(Problem details): Only one stretch of the data is wanted: the line containing "tools can generate", the line containing "assisted software development represents a", and every line between them, copied exactly.

---------- Given records

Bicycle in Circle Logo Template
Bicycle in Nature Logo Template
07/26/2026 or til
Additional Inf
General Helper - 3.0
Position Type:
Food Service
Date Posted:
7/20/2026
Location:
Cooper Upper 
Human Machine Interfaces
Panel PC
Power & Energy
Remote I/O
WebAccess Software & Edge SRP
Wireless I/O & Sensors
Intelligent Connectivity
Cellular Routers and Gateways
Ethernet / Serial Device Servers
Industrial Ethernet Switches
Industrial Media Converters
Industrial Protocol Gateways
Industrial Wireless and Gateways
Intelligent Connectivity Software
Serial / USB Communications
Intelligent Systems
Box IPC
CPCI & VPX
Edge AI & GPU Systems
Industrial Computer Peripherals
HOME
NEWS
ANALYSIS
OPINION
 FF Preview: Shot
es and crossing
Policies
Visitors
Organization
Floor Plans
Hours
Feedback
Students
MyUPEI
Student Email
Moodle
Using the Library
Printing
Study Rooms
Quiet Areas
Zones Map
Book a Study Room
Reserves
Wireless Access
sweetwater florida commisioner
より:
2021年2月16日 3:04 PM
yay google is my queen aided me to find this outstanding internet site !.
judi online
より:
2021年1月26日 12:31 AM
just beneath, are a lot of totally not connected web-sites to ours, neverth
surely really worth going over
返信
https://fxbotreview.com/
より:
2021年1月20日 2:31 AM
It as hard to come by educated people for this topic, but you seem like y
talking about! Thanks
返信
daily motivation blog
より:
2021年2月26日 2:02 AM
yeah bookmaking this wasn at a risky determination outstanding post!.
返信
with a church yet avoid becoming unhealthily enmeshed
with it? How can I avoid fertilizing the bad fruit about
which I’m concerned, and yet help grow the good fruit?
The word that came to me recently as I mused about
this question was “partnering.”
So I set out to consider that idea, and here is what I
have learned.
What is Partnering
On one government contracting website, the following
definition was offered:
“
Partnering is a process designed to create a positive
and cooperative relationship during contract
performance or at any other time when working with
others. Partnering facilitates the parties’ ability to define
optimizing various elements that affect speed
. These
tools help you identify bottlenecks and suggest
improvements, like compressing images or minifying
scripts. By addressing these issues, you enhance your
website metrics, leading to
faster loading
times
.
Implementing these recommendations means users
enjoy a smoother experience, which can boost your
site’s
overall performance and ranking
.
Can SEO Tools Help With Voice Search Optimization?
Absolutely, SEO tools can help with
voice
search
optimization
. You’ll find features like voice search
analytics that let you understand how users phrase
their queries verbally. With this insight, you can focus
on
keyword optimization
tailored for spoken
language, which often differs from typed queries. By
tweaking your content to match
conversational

--------------------
---------- Given records

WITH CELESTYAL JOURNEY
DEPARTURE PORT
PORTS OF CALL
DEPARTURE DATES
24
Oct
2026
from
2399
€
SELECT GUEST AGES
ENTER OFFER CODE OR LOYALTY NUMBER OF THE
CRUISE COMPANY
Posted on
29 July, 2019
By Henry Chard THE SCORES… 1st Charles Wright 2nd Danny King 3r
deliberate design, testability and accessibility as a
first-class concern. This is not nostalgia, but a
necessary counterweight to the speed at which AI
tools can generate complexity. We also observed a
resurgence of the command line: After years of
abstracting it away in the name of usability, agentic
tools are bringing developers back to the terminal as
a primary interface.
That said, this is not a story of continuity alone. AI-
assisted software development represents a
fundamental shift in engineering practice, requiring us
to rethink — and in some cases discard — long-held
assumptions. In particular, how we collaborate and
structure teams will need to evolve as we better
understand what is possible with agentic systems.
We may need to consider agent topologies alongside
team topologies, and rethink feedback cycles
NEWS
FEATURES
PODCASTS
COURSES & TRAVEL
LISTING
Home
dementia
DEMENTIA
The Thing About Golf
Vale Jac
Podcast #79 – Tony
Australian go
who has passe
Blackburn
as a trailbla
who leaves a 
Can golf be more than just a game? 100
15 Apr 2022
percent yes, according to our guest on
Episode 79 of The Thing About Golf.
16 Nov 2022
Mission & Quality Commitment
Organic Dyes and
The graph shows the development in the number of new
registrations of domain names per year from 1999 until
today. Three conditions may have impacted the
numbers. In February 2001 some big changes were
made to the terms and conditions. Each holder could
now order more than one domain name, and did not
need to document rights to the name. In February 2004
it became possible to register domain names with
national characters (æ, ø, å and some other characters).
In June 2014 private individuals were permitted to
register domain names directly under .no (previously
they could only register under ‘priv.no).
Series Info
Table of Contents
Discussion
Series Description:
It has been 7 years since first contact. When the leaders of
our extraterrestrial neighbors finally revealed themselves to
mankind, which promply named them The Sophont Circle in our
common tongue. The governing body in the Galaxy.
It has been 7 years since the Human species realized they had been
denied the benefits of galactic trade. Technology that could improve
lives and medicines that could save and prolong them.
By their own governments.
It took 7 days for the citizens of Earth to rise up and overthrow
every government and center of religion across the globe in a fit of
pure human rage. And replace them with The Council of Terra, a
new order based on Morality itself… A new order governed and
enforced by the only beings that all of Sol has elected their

--------------------
---------- Given records

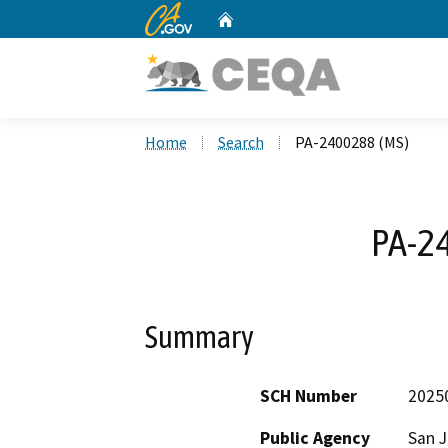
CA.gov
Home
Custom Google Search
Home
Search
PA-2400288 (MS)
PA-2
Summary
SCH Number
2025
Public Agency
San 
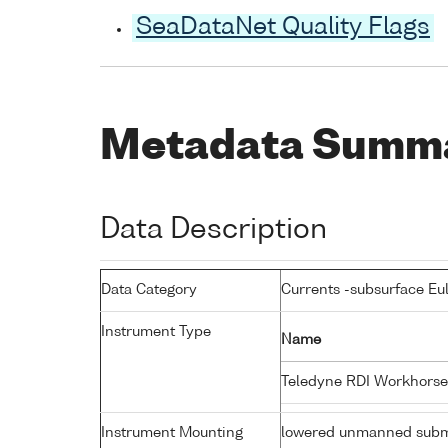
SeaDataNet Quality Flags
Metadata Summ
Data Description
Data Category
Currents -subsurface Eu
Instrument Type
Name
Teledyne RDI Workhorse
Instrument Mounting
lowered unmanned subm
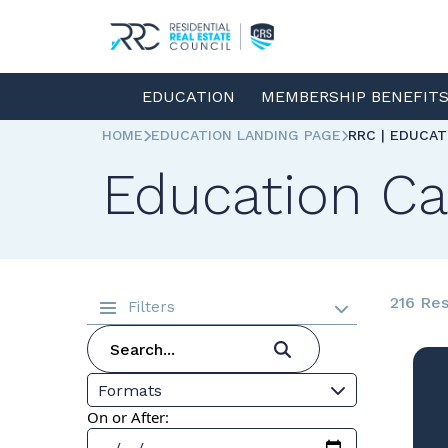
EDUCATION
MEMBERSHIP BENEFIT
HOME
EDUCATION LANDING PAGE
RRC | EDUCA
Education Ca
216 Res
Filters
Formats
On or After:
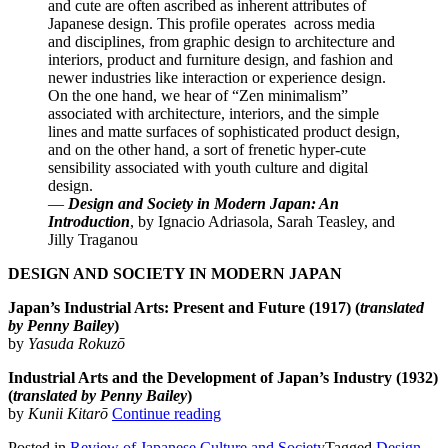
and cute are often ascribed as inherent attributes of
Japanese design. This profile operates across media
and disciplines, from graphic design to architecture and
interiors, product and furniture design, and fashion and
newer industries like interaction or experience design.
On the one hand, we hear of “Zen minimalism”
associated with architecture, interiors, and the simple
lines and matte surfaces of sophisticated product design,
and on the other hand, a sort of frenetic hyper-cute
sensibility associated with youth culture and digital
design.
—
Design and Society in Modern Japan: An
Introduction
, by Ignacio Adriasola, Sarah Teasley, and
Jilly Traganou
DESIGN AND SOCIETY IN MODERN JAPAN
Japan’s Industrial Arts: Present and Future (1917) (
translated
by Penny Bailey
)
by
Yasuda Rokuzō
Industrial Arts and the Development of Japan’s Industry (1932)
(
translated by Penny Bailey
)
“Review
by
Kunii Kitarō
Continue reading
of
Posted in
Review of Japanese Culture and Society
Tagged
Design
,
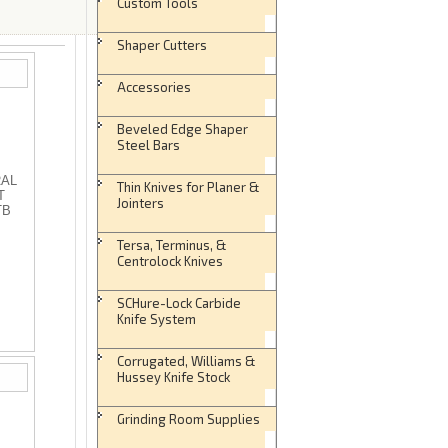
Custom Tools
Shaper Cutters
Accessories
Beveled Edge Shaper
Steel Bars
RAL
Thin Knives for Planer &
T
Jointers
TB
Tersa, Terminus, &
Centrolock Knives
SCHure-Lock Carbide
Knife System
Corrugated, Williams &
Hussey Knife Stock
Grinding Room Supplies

--------------------

(Answer section):
tools can generate complexity. We also observed a
resurgence of the command line: After years of
abstracting it away in the name of usability, agentic
tools are bringing developers back to the terminal as
a primary interface.
That said, this is not a story of continuity alone. AI-
assisted software development represents a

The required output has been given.